Reader Linda See wrote in to ask about the differences between kampung/free-range chicken eggs, those laid by black chickens and generic brown eggs: "How do we differentiate between these eggs? Do kampung/free-range eggs and black chicken eggs have more nutritional value than generic eggs?"
Food reporter Kenneth Goh finds out.
According to Ms Petrina Lim, who heads the Centre for Applied Nutrition Services at Temasek Polytechnic's School of Applied Science, it is difficult to use the attributes of eggs, such as the colour of the egg yolk, to determine the breed of chickens that they come from.

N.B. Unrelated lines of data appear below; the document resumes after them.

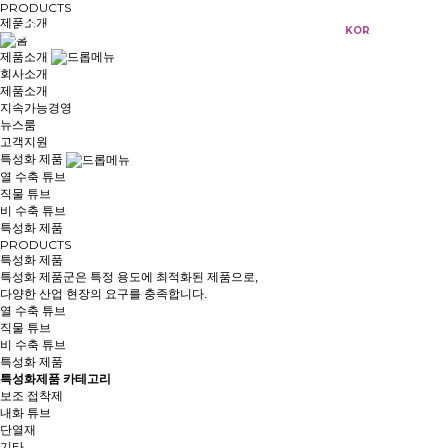
PRODUCTS
제품소개
KOR
ENG
제품소개
회사소개
제품소개
지속가능경영
뉴스룸
고객지원
특성화 제품
열 수축 튜브
직물 튜브
비 수축 튜브
특성화 제품
PRODUCTS
특성화 제품
특성화 제품군은 특정 용도에 최적화된 제품으로,
다양한 산업 현장의 요구를 충족합니다.
열 수축 튜브
직물 튜브
비 수축 튜브
특성화 제품
특성화제품 카테고리
보조 접착제
내화 튜브
단열재
기타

The colour of the yolk is reflective of the type of feed that the hens are given.
If the hens feed on wheat, they produce pale-yellow yolks, while those that feed on green plants or are on corn-based diets produce yolks that are darker in colour.
The shells of eggs from kampung chickens are light brown in colour, while those from black chickens, which belong to the Silkie breed, are cream or brown in colour.
Eggs from kampung and black chickens are smaller than generic eggs. Nutrition-wise, contrary to what many believe, the nutritional value of kampung and black chicken eggs is not necessarily higher than that of generic eggs.
Eggs have the same protein and fat content, regardless of their colour or grade.
Eggs also contain 14 essential vitamins and minerals, such as Vitamins A, D and E, as well as antioxidants. But some egg producers have come up with "designer eggs" by altering the feed of the hens with specific nutrients such as Omega-3.
These nutrients are passed from the hen's diet into the eggs.